Don't think of yourself as a 'botcher.' You have found what works for you, that's all that counts.
Yes it is worth perfecting your darkroom workflow. It is worth testing, etc. As long as it doesn't interfere with your vision.
Worry more whether your images speak from the heart, and not so much from an engineering workflow.
Many of the experts in this community are perfectionists, testing and calibrating their methods in order to find the best time, temperature, agitation and ASA setting.
I am a little bit like a musician who, after many concerts, wants to be able to read music, finally, because he knows he might be even better.
I will disagree. The musician is more likely to lose whatever native talent he had and become just another run-of-the-mill note reader.
.... I've always found it amusing that photographers think the film and paper makers deliberately publish processing data that will not yield good negatives or prints. Why would they do that?
They publish recommendations that are workable for the average situation, average exposure, average develpment, average photographer (average not meaning substandard or even less than excellent, but rather the peak of the bell for procedures)- it's not going to be the absolute best for most specific situations. ...

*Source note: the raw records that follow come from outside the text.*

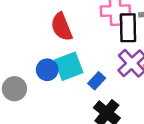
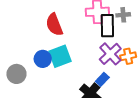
blue rectangle: (97, 81) -> (102, 79), moved

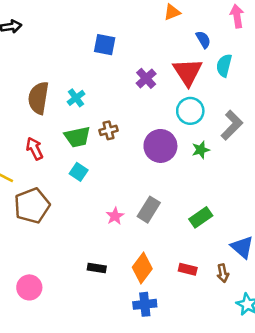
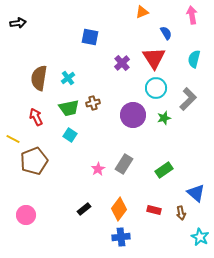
cyan semicircle: (224, 65) -> (194, 59), moved
black rectangle: (97, 268) -> (84, 209), turned -48
pink circle: (29, 287) -> (26, 215), moved

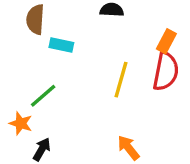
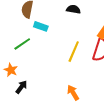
green line: (43, 96) -> (22, 44), moved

Agreed, Jay. I think the point is that one can vary from the "average" if one wants a variation; i.e. more or less contrast, more or less exposure/saturation, a different "look", etc. This gets into the vision thing. What I was referring to is statements such as we have all read here and elsewhere that the "true" speed of Whatever-X+ film is A, rather than the published ISO of B.
"True"?
Sorry. I will strongly disagree with this, Mr. Lindan.
I had many exhibitions last year, my prints are
generally quite large at 50x70 centimeters, landscapes,
street, portraits.
99% of all my photos are on 35mm film,
My back says "no, don't carry that weight again..."

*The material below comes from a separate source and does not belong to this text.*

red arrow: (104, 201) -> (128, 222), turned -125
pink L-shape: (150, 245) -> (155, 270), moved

(Mamiya in the Snatch and Bronica GS-1 in the
Clean and Jerk).
As a dabbler in both music and darkroom, I feel I have to add my opinions here.
Sheet music alone doesn't lead to great music, but it makes the process of getting there a lot faster and easier. Being able to play (or sing, as I do) straight from the sheet does not give a great performance, but it makes the practice period much much shorter.
Same thing in the darkroom: All the testing in the world isn't going to give you a great print, but it makes the subsequent process much faster.
On the other hand too much reliance on testing (and sheet music) tends to give technically perfect but dead boring prints (and performances).
As to classical musicians, rock, and sheet music: Listen to Apocalyptica. These guys are trained classical musicians, use sheet music in practice, even use classical instruments...
Find your own road.
Quite Large, 50x70 centimeters. That would be 20x28
inch prints from 35mm. Wall projection printing?
BTW, Dead Lift those heavier loads. I've a RZ kit
to tote into the woods and will handle it
that way. Dan
Ansel Adams, IMHO, was bi-hemisphered but with a decided leaning on the left. A lot of his pictures don't sing in terms of composition or subject, it's the perfect tones and dark room techniques that make you stop and look. I much prefer White, Weston, Helmut Newton. I think that they were all master technicians and had that indefinable "soul."
But back to thread, find your own road.
I will disagree. The musician is more likely to lose whatever native talent he had and become just another run-of-the-mill note reader.
Many of the experts in this community are perfectionists, testing and calibrating their methods in order to find the best time, temperature, agitation and ASA setting.
Anyway, I found it absolutely worth it----I simply produce negatives that are far greater than I've ever produced and they are much easier to print as well. I am more efficient with paper and chemistry with well executed negatives. Perhaps even more valuable, is the ability narrow down where you went wrong when you have produced a poor negative------much, if not all the guesswork is eliminated.
Sounds good. But how did you test your material to get better results?